[[ DATA SHOWN open ]]
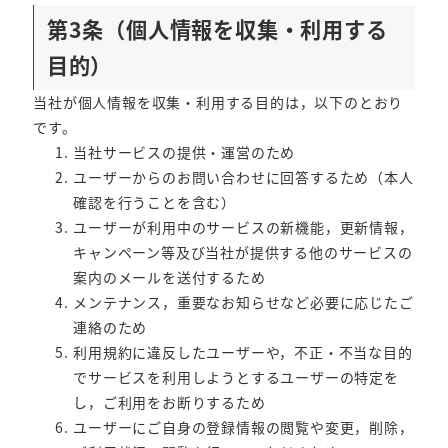
第3条（個人情報を収集・利用する
目的）
当社が個人情報を収集・利用する目的は，以下のとおり
です。
当社サービスの提供・運営のため
ユーザーからのお問い合わせに回答するため（本人
確認を行うことを含む）
ユーザーが利用中のサービスの新機能，更新情報，
キャンペーン等及び当社が提供する他のサービスの
案内のメールを送付するため
メンテナンス，重要なお知らせなど必要に応じたご
連絡のため
利用規約に違反したユーザーや，不正・不当な目的
でサービスを利用しようとするユーザーの特定を
し，ご利用をお断りするため
ユーザーにご自身の登録情報の閲覧や変更，削除，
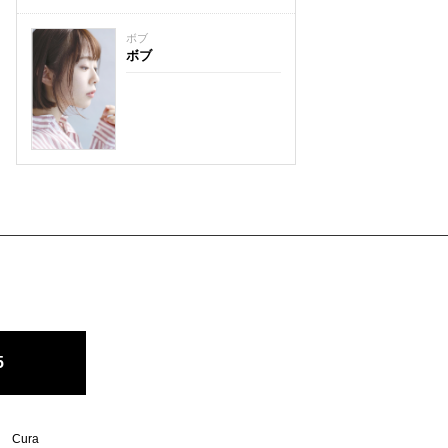
ボブ
ボブ
5
Cura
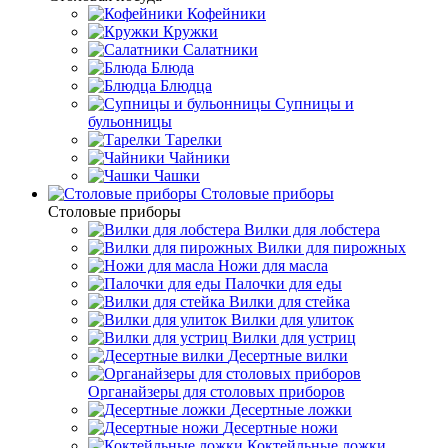
Кофейники
Кружки
Салатники
Блюда
Блюдца
Супницы и
бульонницы
Тарелки
Чайники
Чашки
Cтоловые приборы
Cтоловые приборы
Вилки для лобстера
Вилки для пирожных
Ножи для масла
Палочки для еды
Вилки для стейка
Вилки для улиток
Вилки для устриц
Десертные вилки
Органайзеры для столовых приборов
Десертные ложки
Десертные ножи
Коктейльные ложки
[[ DATA SHOWN closed ]]
## WORK TO BE COMPLETED
Everything from the line with "Вилки для лобстера" through the end of the listing, both ends included, needs to be transcribed exactly, with no other lines.

## SOLUTION TO THIS TASK
Вилки для лобстера
Вилки для пирожных
Ножи для масла
Палочки для еды
Вилки для стейка
Вилки для улиток
Вилки для устриц
Десертные вилки
Органайзеры для столовых приборов
Десертные ложки
Десертные ножи
Коктейльные ложки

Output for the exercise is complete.